For other communicative inventions we can still see the effects of this deep evolutionary history: the discovery that word order could be harnessed to the task of showing who did what to whom (John kissed Mary ≠ Mary kissed John) may have been developed in different ways in different parts of the world—John Mary kissed is the worldwide commonest order for John-the-kisser scenario, but is rare in Europe. And it appears never to have reached the Australian continent, where speakers have developed other means for dealing with the problem: case-tagging that discriminate the agent from the patient, whatever order they appear in (e.g. Warlpiri), or complex agreement on the verb in a language like Ilgar (leaving John he.her.kissed Mary and Mary he.her.kissed John as synonyms, both differing from John she.him.kissed Mary).

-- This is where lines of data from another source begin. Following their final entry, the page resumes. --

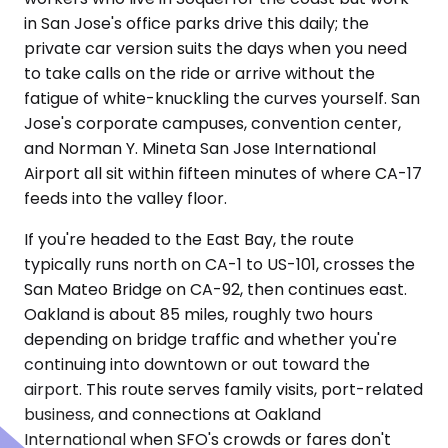
in San Jose's office parks drive this daily; the
private car version suits the days when you need
to take calls on the ride or arrive without the
fatigue of white-knuckling the curves yourself. San
Jose's corporate campuses, convention center,
and Norman Y. Mineta San Jose International
Airport all sit within fifteen minutes of where CA-17
feeds into the valley floor.
If you're headed to the East Bay, the route
typically runs north on CA-1 to US-101, crosses the
San Mateo Bridge on CA-92, then continues east.
Oakland is about 85 miles, roughly two hours
depending on bridge traffic and whether you're
continuing into downtown or out toward the
airport. This route serves family visits, port-related
business, and connections at Oakland
International when SFO's crowds or fares don't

Speculative reconstructions of the past—as all models of human language must be—are, sadly, difficult to evaluate according to the highest standards of falsification. But the considerations advanced here, I hope, at least establish the model of gradualist, multi-sited, multi-sourced language evolution as possible and, looking at the evidence from our best simulacra of early humans in terms of their demography, even as plausible in terms of their levels of multilingualism and the small size of their groups. The model also makes predictions which it should be possible to test through better analysis of existing data sets. First, if the same forces are at work today, i.e. if exogamy and bilingualism increase rates of change (and/or complexification), then regions with high levels of exogamy and bilingualism should be more diverse with more disparate languages. Informally, regions such as New Guinea and Amazonia appear to bear this out. Secondly, widespread multilingualism should increase the rates of language change, in particular the rate at which new typological features appear. These predictions need to be tested by integrating matched linguistic and ethnographic data, though at present it is not clear how data is on the incidence of multilingualism across small-scale populations.

The alternative—in which a single group develops all the elements of the human package in pure and splendid monolingual isolation—is of course conceivable, and has probably been, at least implicitly, the most widely assumed model in discussions of human evolution. In that sense the multilingual-crucible model is not forced upon us. But if we consider the statistics of how likely innovations are to occur in populations of different sizes, then the tiny size of any early human group makes it much less likely that they would, on their own, develop all the elements that must be combined to make a modern language than if the full population of human would-be-communicators was put on the job, gradually pooling their inventions through multilingual exchange. I hope that the scenario I have assembled here, with its mixture of induction from known cases and speculative parable, can be tested in the coming years by modelling that simulates the main assumptions of the multilingualist hypothesis and its alternatives.